Facebook on Wednesday reported rising profits and revenue, driven by rising ad sales, but warned that there could be “headwinds” in the future due to regulatory and technology changes.
The social network’s revenue rose to $ 28 billion in the fourth quarter, up 33 percent year over year and beating Wall Street estimates. Profits were $ 11.2 billion, up 53 percent.
Facebook’s business soared despite several controversies. It has been criticized for spreading misinformation on its platform and the impact these falsehoods have on users, while regulators are increasingly concerned about its oversized power.
In December, the Federal Trade Commission and more than 40 states accused Facebook of buying up its rivals in an attempt to illegally suppress competition. This month, Facebook angered Conservatives and others for banning former President Donald J. Trump’s report, citing his incitement to violence.
Even so, the company continued to attract new users. Facebook’s apps – including Instagram, WhatsApp and Messenger – had more than 3.3 billion regular monthly users in the fourth quarter, a new high. Around 2.6 billion of them used one of the Facebook apps every day.

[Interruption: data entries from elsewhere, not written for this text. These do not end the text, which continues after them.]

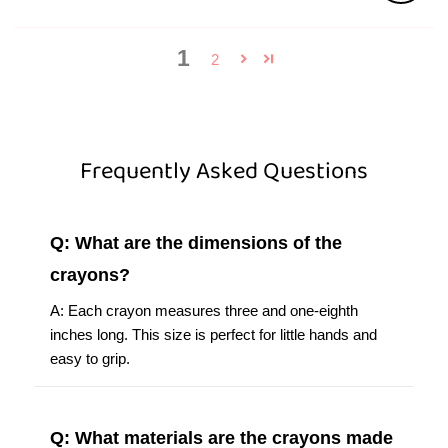
1
2
Frequently Asked Questions
Q: What are the dimensions of the
crayons?
A: Each crayon measures three and one-eighth
inches long. This size is perfect for little hands and
easy to grip.
Q: What materials are the crayons made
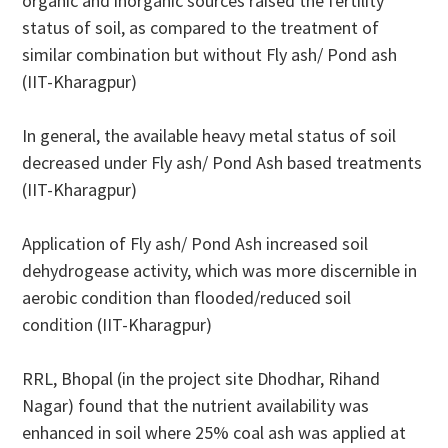
organic and inorganic sources raised the fertility
status of soil, as compared to the treatment of
similar combination but without Fly ash/ Pond ash
(IIT-Kharagpur)
In general, the available heavy metal status of soil
decreased under Fly ash/ Pond Ash based treatments
(IIT-Kharagpur)
Application of Fly ash/ Pond Ash increased soil
dehydrogease activity, which was more discernible in
aerobic condition than flooded/reduced soil
condition (IIT-Kharagpur)
RRL, Bhopal (in the project site Dhodhar, Rihand
Nagar) found that the nutrient availability was
enhanced in soil where 25% coal ash was applied at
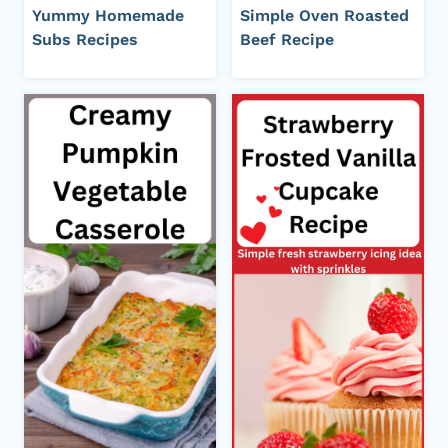
Yummy Homemade
Simple Oven Roasted
Subs Recipes
Beef Recipe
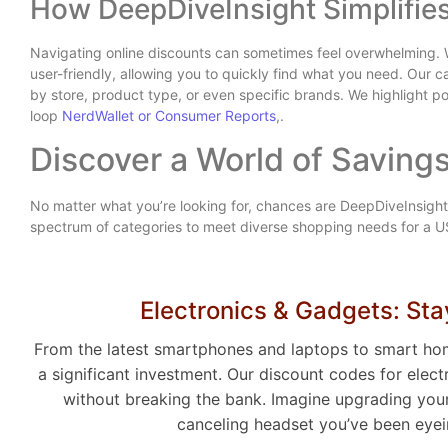
How DeepDiveInsight Simplifie
Navigating online discounts can sometimes feel overwhelming. 
user-friendly, allowing you to quickly find what you need. Our c
by store, product type, or even specific brands. We highlight po
loop
NerdWallet or Consumer Reports
,.
Discover a World of Savings
No matter what you’re looking for, chances are DeepDiveInsight
spectrum of categories to meet diverse shopping needs for a 
Electronics & Gadgets: St
From the latest smartphones and laptops to smart ho
a significant investment. Our discount codes for ele
without breaking the bank. Imagine upgrading your 
canceling headset you’ve been eyein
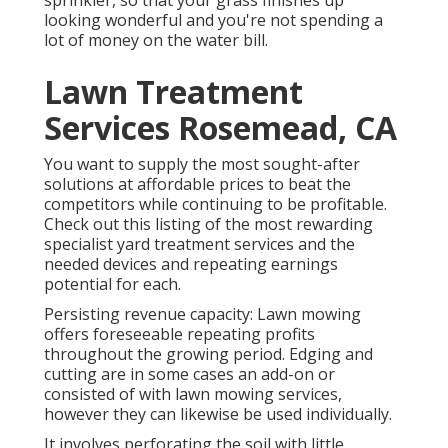
sprinkler, so that your grass finishes up
looking wonderful and you're not spending a
lot of money on the water bill.
Lawn Treatment
Services Rosemead, CA
You want to supply the most sought-after
solutions at affordable prices to beat the
competitors while continuing to be profitable.
Check out this listing of the most rewarding
specialist yard treatment services and the
needed devices and repeating earnings
potential for each.
Persisting revenue capacity: Lawn mowing
offers foreseeable repeating profits
throughout the growing period. Edging and
cutting are in some cases an add-on or
consisted of with lawn mowing services,
however they can likewise be used individually.
It involves perforating the soil with little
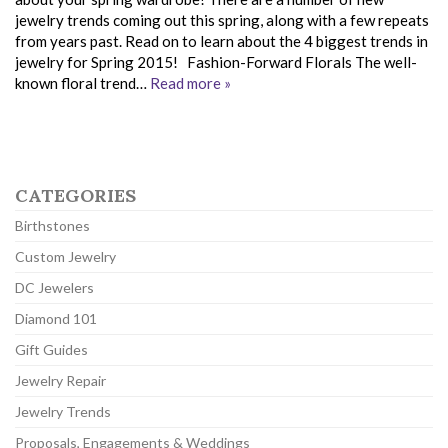
jewelry trends coming out this spring, along with a few repeats
from years past. Read on to learn about the 4 biggest trends in
jewelry for Spring 2015! Fashion-Forward Florals The well-
known floral trend…
Read more »
CATEGORIES
Birthstones
Custom Jewelry
DC Jewelers
Diamond 101
Gift Guides
Jewelry Repair
Jewelry Trends
Proposals, Engagements & Weddings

After an initial drop in advertising in March, Facebook’s business boomed as more people bought products online during the pandemic. The company expected this trend to continue.
“Despite negative advertising and antitrust cases, nothing seems to be holding back what is arguably the most important advertising platform in the world,” said Jesse Cohen, senior analyst at Investing.com.
Facebook said one area of uncertainty is potential regulation, particularly in Europe. The company is closely monitoring decisions in Ireland that could prevent it from transferring data about European Union users to the US. Executives also said they were concerned about changes Apple made to its iOS mobile operating system, tracking apps that could hamper some of Facebook’s ad targeting tools.
Facebook also said it would stop recommending political groups to users and that it was working to reduce the amount of political content that appears on users’ newsfeeds. The actions were based on feedback from users who said they didn’t want the battle for politics to be their entire Facebook experience, the company said.
In a statement, Mark Zuckerberg, the CEO of Facebook, was positive.
“We had a strong year-end as people and businesses continued to use our services during these challenging times,” he said. “I’m very excited about our product roadmap for 2021 as we develop new and meaningful ways to create business opportunities, build communities, and help people just have fun.”